Rabu, Mei 29, 2013

Kepasrahan Luar Biasa

Akhir September 2012 yang lalu, saya terkena PHK (Pemutusan Hubungan Kerja) dari perusahaan tempat saya bekerja waktu itu. Tidak pernah ada diskusi sebelumnya untuk PHK ini (sebagaimana diatur dalam Undang-undang Ketenagakerjaan No. 13 tahun 2009), diputuskan begitu saja dari pemilik perusahaan. Mengagetkan? Memang. Bagaimana tidak? Pihak manajemen datang pada jam kerja, minta bertemu saya, dan begitu bertemu secara tertutup, langsung memberitahukan bahwa saya diberhentikan. Mengherankan juga, karena saya tidak pernah melalaikan tugas, bahkan semua tugas (baik yang saya "sukai" maupun yang tidak) selalu bisa saya selesaikan dengan semua laporannya, bahkan sebelum tenggat waktunya.
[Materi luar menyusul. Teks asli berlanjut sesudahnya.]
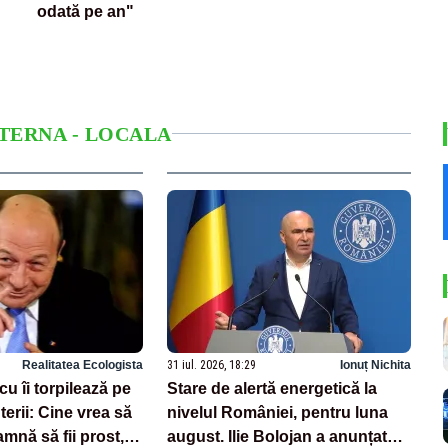
odată pe an"
NTERNA - LOCALA
Realitatea Ecologista
31 iul. 2026, 18:29
Ionuț Nichita
u îi torpilează pe
Stare de alertă energetică la
uterii: Cine vrea să
nivelul României, pentru luna
mnă să fii prost,
august. Ilie Bolojan a anunțat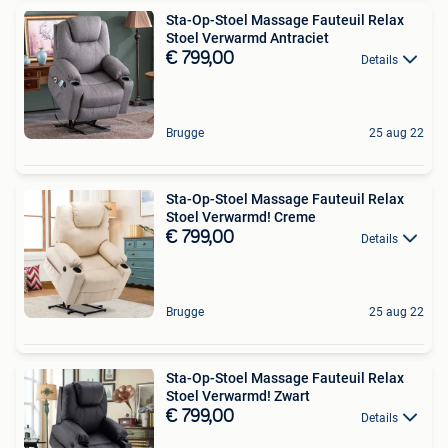
Sta-Op-Stoel Massage Fauteuil Relax
Stoel Verwarmd Antraciet
€ 799,00
Details
Brugge
25 aug 22
Sta-Op-Stoel Massage Fauteuil Relax
Stoel Verwarmd! Creme
€ 799,00
Details
Brugge
25 aug 22
Sta-Op-Stoel Massage Fauteuil Relax
Stoel Verwarmd! Zwart
€ 799,00
Details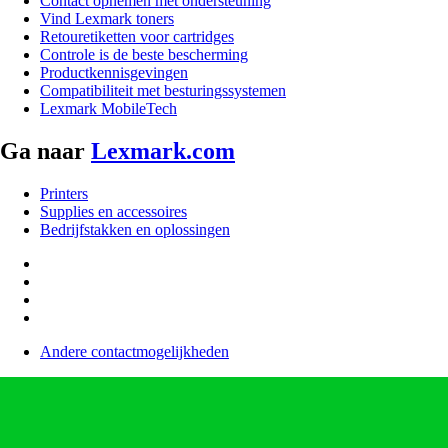
Contact opnemen met ondersteuning
Vind Lexmark toners
Retouretiketten voor cartridges
Controle is de beste bescherming
Productkennisgevingen
Compatibiliteit met besturingssystemen
Lexmark MobileTech
Ga naar
Lexmark.com
Printers
Supplies en accessoires
Bedrijfstakken en oplossingen
Andere contactmogelijkheden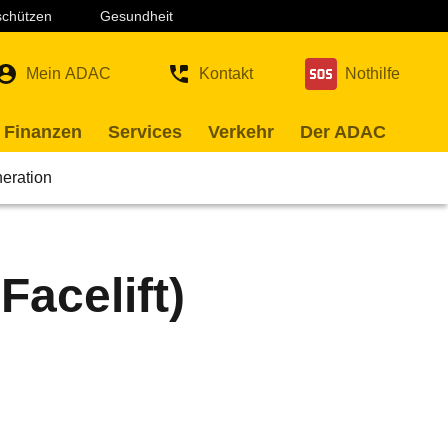
 schützen
Gesundheit
Mein ADAC
Kontakt
Nothilfe
 Finanzen
Services
Verkehr
Der ADAC
neration
Facelift)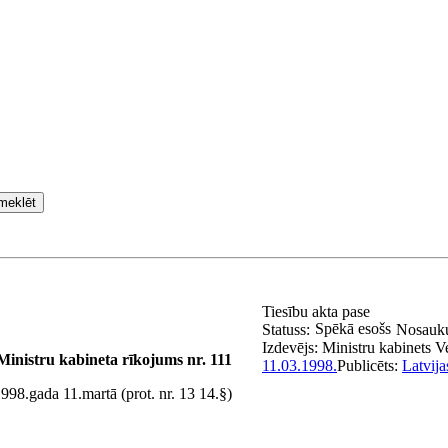
meklēt
Tiesību akta pase
Spēkā esošs
Statuss:
Nosauk
Izdevējs:
Ministru kabinets
V
Ministru kabineta rīkojums nr. 111
11.03.1998.
Publicēts:
Latvija
998.gada 11.martā (prot. nr. 13 14.§)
Saya sendiri merasa tidak punya kesalahan. Mungkin Anda bertanya, bagaimana saya tahu bahwa itu semua bukan kesalahan saya? Ya tentu saja dari alasan yang disampaikan pihak manajemen kepada saya. Kalau alasannya karena kesalahan saya, ya mestinya ada peringatan dulu sebelumnya, semacam SP (Surat Peringatan) lah: SP1, SP2, dst sampai PHK.

Tapi sudahlah, tidak usah membahas yang begituan. Secara prinsip, itu qadar dari Allah, sekalipun qadar yang buruk. Sebagai orang beriman, ya harus tetap mengimani qadar Allah, baik atau buruk. Dan seharusnya orang beriman selalu berpikir positif dan bersikap dengan benar: kalau mendapat kebaikan ya bersyukur, kalau mendapat keburukan ya bersabar, maka in syaa'allaah semua keadaan menjadi kebaikan. Secara khusus, bahkan jika mendapat musibah, Nabi Muhammad mengajarkan untuk membaca doa: "Allaahumma'jurnii fii mushiibatii wakh-luf lii khairan minhaa" (Ya Allah, berilah aku ganjaran dalam musibahku dan berilah aku ganti yang lebih baik daripadanya).

Oh ya, karena saya masih diberi perpanjangan bekerja selama satu bulan (yang sebenarnya hanyalah waktu untuk mentransfer kerjaan kepada teman satu departemen yang "selamat"), maka pada hari pemberitahuan PHK itu, saya masih bekerja sampai sore dengan semestinya. Malamnya setelah di rumah dan setelah semua anak-anak tidur, baru saya ajak istri saya untuk mengobrol. Dengan pelan-pelan saya ceritakan kejadian pemberitahuan PHK tadi kepadanya. Pada awalnya istri saya cukup terkejut dengan apa yang telah terjadi itu, terlihat dari perubahan wajahnya. Tapi kemudian wajahnya kembali biasa lagi.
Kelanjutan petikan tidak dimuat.